Author: simone-silvestri

Project.toml

@@ -2,7 +2,7 @@ name = "ClimaOcean"
 uuid = "0376089a-ecfe-4b0e-a64f-9c555d74d754"
 license = "MIT"
 authors = ["Climate Modeling Alliance and contributors"]
-version = "0.4.5"
+version = "0.4.6"
 
 [deps]
 Adapt = "79e6a3ab-5dfb-504d-930d-738a2a938a0e"
@@ -33,7 +33,7 @@ Thermodynamics = "b60c26fb-14c3-4610-9d3e-2d17fe7ff00c"
 Adapt = "4"
 CFTime = "0.1"
 CUDA = "4, 5"
-ClimaSeaIce = "0.2.1"
+ClimaSeaIce = "0.2.3"
 CubicSplines = "0.2"
 DataDeps = "0.7"
 Downloads = "1.6"

src/OceanSeaIceModels/InterfaceComputations/sea_ice_ocean_fluxes.jl

@@ -94,22 +94,19 @@ end
         Sᴺ = Sₒ[i, j, Nz]
     end
 
-    # Adjust temperature 
-    Tₘ = melting_temperature(liquidus, Sᴺ)
-    ΔT = ℵ * (Tₘ - Tᴺ)
-
     # Compute total heat associated with temperature adjustment
-    δE_ice_bath = ρₒ * cₒ * ΔT
+    Tₘ = melting_temperature(liquidus, Sᴺ)
+    δE_ice_bath = ρₒ * cₒ *  (Tₘ - Tᴺ)
 
     # Compute the heat flux from ocean into ice due to sea ice melting.
     # A positive value δQ_melting > 0 corresponds to ocean cooling; ie
     # is fluxing upwards, into the ice.
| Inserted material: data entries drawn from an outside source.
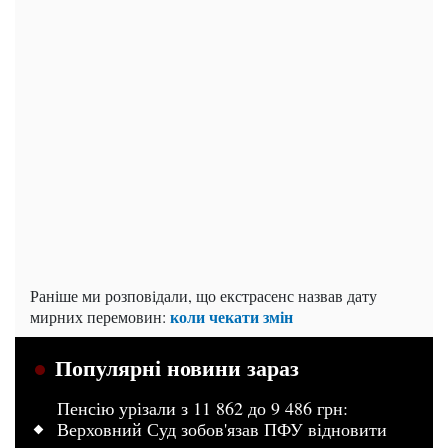
Раніше ми розповідали, що екстрасенс назвав дату
коли чекати змін
мирних перемовин:
Популярні новини зараз
Пенсію урізали з 11 862 до 9 486 грн:
Верховний Суд зобов'язав ПФУ відновити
This occurs when applying the
     # ice bath equilibrium condition to cool down a warm ocean (δEₒ < 0).
-    δQ_melting = - δE_ice_bath * uₘ★
+    δQ_melting = - δE_ice_bath * uₘ★  
 
     # Store column-integrated ice-ocean heat flux
     @inbounds Qᶠₒ[i, j, 1] = δQ_frazil
-    @inbounds Qᵢₒ[i, j, 1] = δQ_melting
+    @inbounds Qᵢₒ[i, j, 1] = δQ_melting * ℵ # Melting depends on concentration
 end
 
 function compute_sea_ice_ocean_salinity_flux!(coupled_model)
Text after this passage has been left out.